Directions
In the data below, find the line containing "Identify the click", then set down that line and every later line up to and including the line containing "Оплата (38, 624)", exactly.

-------- Data for analysis --------

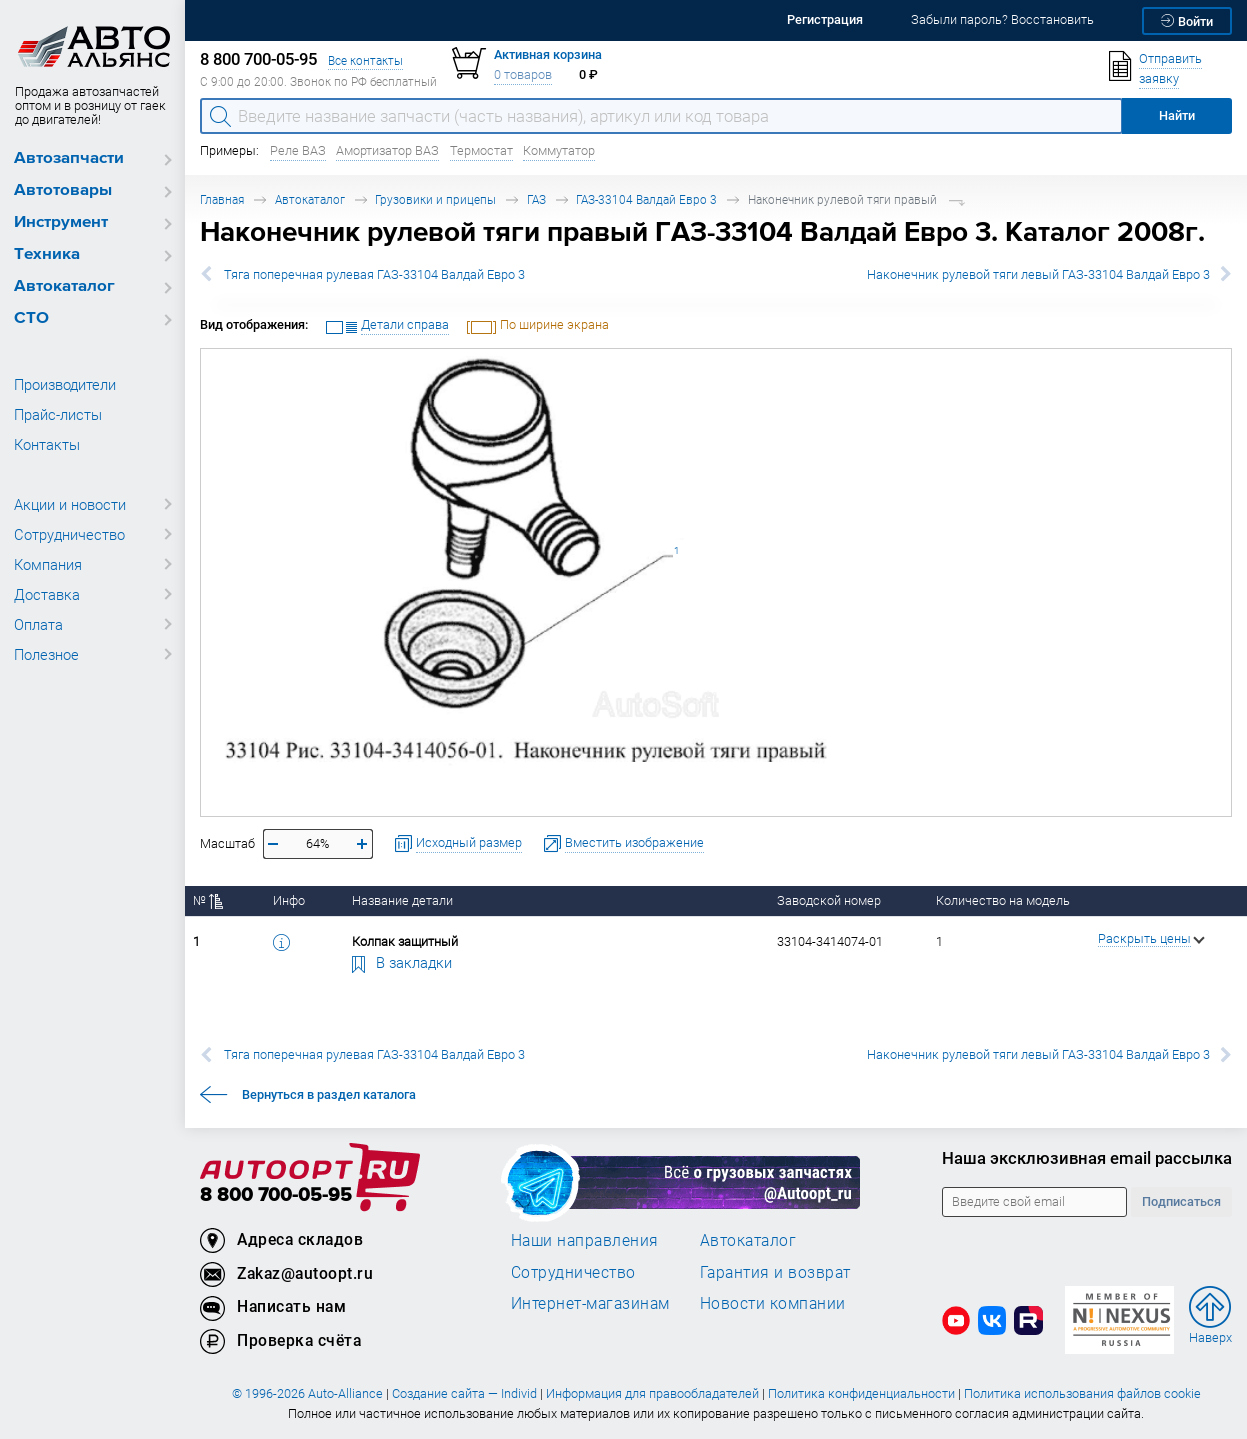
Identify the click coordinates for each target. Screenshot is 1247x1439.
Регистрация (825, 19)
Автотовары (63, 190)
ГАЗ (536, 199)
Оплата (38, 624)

--------
-------- Data for analysis --------

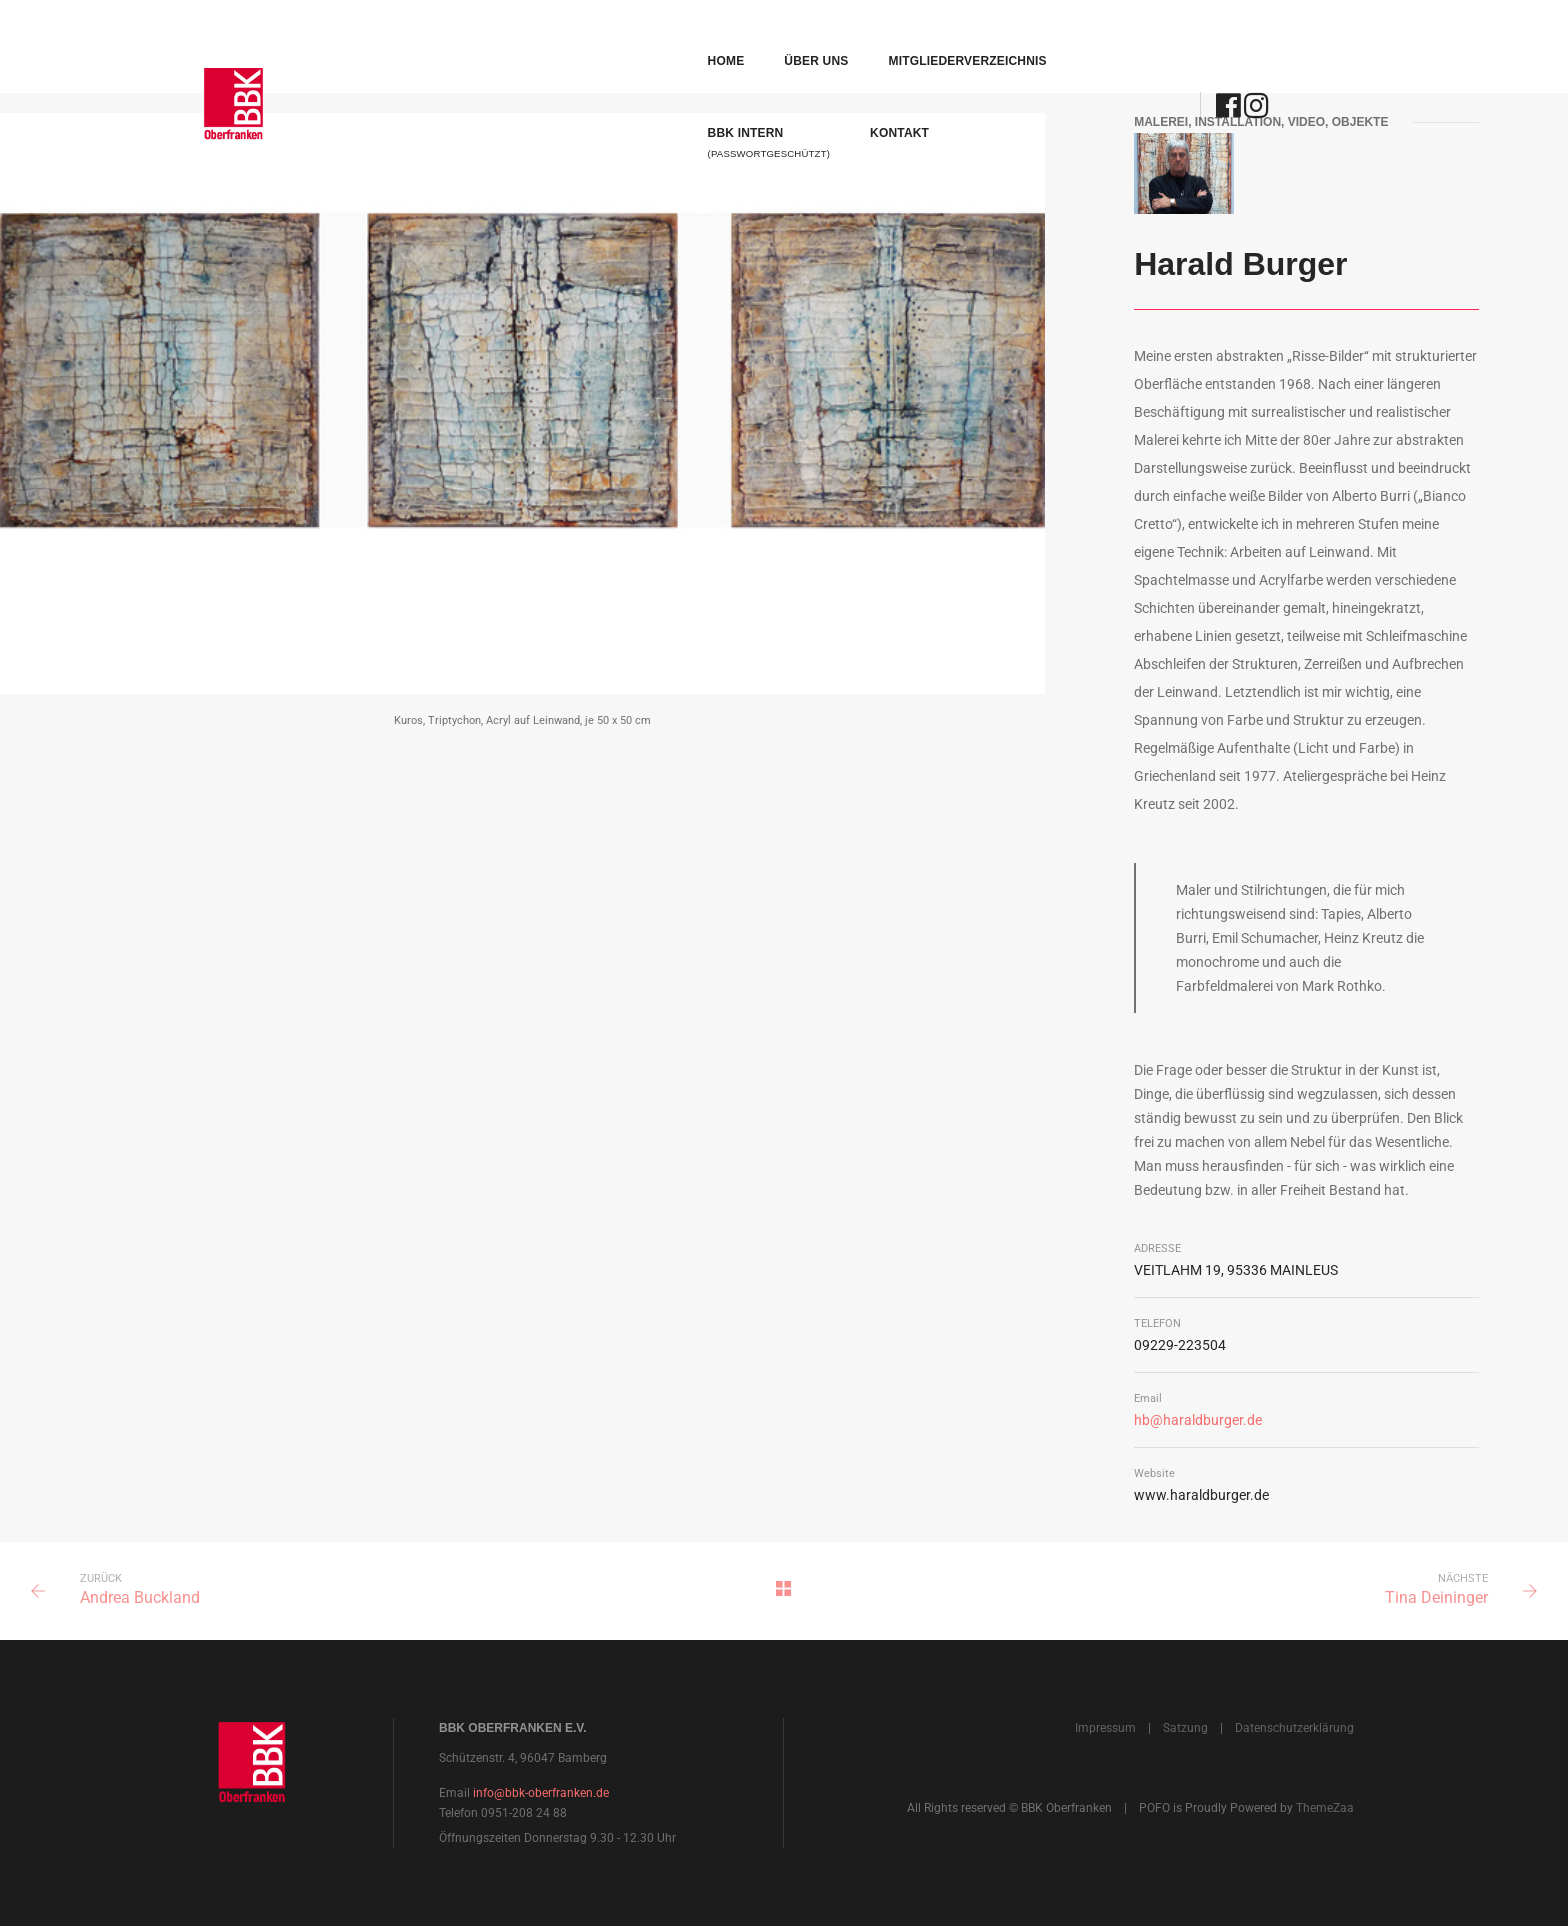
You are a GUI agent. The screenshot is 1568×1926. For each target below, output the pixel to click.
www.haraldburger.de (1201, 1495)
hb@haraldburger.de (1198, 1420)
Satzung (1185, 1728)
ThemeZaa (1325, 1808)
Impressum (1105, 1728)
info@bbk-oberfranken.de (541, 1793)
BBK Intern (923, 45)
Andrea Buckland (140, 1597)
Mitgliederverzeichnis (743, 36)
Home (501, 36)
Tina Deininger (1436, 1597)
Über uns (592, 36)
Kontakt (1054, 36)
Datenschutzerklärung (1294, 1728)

--------

Written answer
Identify the click coordinates for each target. Screenshot is 1247x1439.
Регистрация (825, 19)
Автотовары (63, 190)
ГАЗ (536, 199)
Оплата (38, 624)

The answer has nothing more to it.